The Grapes/Appples Analogy and Other Illustrations

  • Grapes/apples analogy for will to power and competition
    • When one person struggles up a tree and cannot get the fruit, they rationalize victory or resign; another person climbs and gets the fruit—this triggers resentment, envy, and the creation of slave morality to restrain the superior actor.
    • The key point: the inferior’s resentment motivates the redefinition of morality to keep the superior down.
  • Meekness and virtue (Christian symbolism)
    • “Meek shall inherit the earth” is unpacked: meekness derives from power restrained and directed toward others; true virtue requires the power to act virtuously, not mere lack of power.
    • The cross is used to illustrate virtue as power under control for the sake of others, showing agency even in sacrifice.

Application and Relevance

  • Practical relevance and limitations
    • Nietzsche’s model is not a guide for how to live in a vacuum; social, familial, and environmental contexts shape value formation.
    • The “will to power” must be understood in relation to the call to love and serve others; power should be used for others, not merely for self-advancement.
  • The modern critique and potential misreadings
    • Some readers repurpose Nietzsche to support social Darwinism or elitist politics; the lecture warns against simplistic readings (and notes misreadings in later uses, including historical misappropriations).
    • The lecturer emphasizes that Nietzsche can be read critically to extract useful insights about authenticity, self-mformation, and honest living—without embracing all implications.

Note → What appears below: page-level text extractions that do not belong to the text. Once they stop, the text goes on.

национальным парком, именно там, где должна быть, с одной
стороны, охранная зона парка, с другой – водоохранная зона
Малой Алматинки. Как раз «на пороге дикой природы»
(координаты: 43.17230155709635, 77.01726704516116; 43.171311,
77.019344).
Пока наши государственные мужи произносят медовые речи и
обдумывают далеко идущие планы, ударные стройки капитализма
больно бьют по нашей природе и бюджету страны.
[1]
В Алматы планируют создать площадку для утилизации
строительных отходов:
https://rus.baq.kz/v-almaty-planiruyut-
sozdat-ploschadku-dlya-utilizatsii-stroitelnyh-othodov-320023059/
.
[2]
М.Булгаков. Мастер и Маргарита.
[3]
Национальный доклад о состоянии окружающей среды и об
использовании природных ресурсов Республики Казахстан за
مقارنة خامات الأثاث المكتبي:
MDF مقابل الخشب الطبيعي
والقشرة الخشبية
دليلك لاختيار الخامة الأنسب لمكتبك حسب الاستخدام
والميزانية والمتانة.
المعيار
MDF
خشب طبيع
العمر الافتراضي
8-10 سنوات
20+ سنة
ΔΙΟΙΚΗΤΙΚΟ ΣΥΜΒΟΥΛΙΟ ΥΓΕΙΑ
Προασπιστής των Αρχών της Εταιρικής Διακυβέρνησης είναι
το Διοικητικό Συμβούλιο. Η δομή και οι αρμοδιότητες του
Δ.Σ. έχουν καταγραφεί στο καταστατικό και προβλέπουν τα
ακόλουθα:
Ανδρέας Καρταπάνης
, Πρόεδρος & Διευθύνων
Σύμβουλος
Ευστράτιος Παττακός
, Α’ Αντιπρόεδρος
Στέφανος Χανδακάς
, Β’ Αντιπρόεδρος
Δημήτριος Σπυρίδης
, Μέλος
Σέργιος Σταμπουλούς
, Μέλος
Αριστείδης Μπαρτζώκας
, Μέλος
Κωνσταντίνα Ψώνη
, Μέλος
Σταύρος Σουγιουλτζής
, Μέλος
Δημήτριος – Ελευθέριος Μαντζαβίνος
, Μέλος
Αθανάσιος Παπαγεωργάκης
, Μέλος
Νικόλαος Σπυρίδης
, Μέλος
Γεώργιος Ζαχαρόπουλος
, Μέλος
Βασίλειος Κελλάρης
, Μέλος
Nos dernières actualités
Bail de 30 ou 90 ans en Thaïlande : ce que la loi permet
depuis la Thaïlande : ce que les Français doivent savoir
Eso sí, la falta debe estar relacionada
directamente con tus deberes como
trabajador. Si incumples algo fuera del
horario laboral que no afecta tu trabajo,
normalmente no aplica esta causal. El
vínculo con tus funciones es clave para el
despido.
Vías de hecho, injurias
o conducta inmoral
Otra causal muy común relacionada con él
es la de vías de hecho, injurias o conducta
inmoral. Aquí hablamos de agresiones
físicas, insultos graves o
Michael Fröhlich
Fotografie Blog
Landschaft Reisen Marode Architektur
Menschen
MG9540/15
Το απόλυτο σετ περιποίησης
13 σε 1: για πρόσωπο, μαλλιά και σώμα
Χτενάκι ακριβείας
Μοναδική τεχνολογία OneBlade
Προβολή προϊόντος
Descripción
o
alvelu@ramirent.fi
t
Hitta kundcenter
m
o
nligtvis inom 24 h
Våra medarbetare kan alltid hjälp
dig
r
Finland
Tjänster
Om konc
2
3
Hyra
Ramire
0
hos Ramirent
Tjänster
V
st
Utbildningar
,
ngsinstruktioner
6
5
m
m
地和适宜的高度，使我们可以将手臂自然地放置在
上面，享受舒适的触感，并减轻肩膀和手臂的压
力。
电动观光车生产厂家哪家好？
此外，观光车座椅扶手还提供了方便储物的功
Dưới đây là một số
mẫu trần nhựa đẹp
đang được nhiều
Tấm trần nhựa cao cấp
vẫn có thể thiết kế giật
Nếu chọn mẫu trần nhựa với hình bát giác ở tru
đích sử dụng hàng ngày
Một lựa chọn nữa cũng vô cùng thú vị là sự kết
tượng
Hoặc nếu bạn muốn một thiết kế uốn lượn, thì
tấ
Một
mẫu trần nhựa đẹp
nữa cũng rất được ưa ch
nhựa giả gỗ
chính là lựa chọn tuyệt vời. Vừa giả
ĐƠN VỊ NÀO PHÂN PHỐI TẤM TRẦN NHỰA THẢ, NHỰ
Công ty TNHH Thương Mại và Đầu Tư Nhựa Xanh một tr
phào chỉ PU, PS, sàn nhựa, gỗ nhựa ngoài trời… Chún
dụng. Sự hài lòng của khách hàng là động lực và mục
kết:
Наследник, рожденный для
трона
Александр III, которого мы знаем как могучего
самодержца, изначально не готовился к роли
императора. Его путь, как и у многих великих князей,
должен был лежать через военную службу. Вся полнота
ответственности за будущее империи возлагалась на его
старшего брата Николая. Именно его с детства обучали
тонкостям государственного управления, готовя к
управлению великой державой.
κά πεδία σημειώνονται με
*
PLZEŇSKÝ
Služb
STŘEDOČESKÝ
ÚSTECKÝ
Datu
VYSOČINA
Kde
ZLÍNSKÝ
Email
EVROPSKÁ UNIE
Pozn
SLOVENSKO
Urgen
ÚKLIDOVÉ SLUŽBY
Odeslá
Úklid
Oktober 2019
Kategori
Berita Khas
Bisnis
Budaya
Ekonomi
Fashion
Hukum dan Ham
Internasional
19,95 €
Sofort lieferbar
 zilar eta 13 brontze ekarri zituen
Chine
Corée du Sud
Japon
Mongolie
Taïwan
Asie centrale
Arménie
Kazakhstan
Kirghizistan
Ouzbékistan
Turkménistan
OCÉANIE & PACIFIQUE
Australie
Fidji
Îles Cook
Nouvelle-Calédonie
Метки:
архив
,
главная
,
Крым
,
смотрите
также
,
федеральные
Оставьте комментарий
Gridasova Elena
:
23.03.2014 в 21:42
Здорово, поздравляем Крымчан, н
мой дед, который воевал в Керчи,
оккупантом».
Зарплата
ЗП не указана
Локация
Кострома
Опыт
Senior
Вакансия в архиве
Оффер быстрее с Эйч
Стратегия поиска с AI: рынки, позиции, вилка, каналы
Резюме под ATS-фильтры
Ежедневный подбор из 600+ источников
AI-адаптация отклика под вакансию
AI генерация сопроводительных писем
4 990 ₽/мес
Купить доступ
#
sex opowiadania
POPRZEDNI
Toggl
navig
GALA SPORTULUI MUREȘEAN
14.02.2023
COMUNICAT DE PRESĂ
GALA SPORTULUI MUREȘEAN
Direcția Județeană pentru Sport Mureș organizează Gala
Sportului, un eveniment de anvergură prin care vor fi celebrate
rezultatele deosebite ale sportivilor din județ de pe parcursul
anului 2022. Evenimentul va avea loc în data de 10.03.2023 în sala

Reading Strategy and Pedagogical Goals

  • The professor’s aims in assigning difficult texts
    • Expose students to challenging ideas, even if they disagree, to train close reading and critical thinking.
    • Demonstrate how to extract constructive insights from controversial or flawed theories.
  • How to approach Nietzsche in practice
    • Identify core claims (instinct, will to power, master/slave morality, Ubermensch, death of God) and how they interrelate.
    • Distinguish descriptive claims (how Nietzsche thinks people actually operate) from normative claims (how we ought to live), and evaluate the tensions.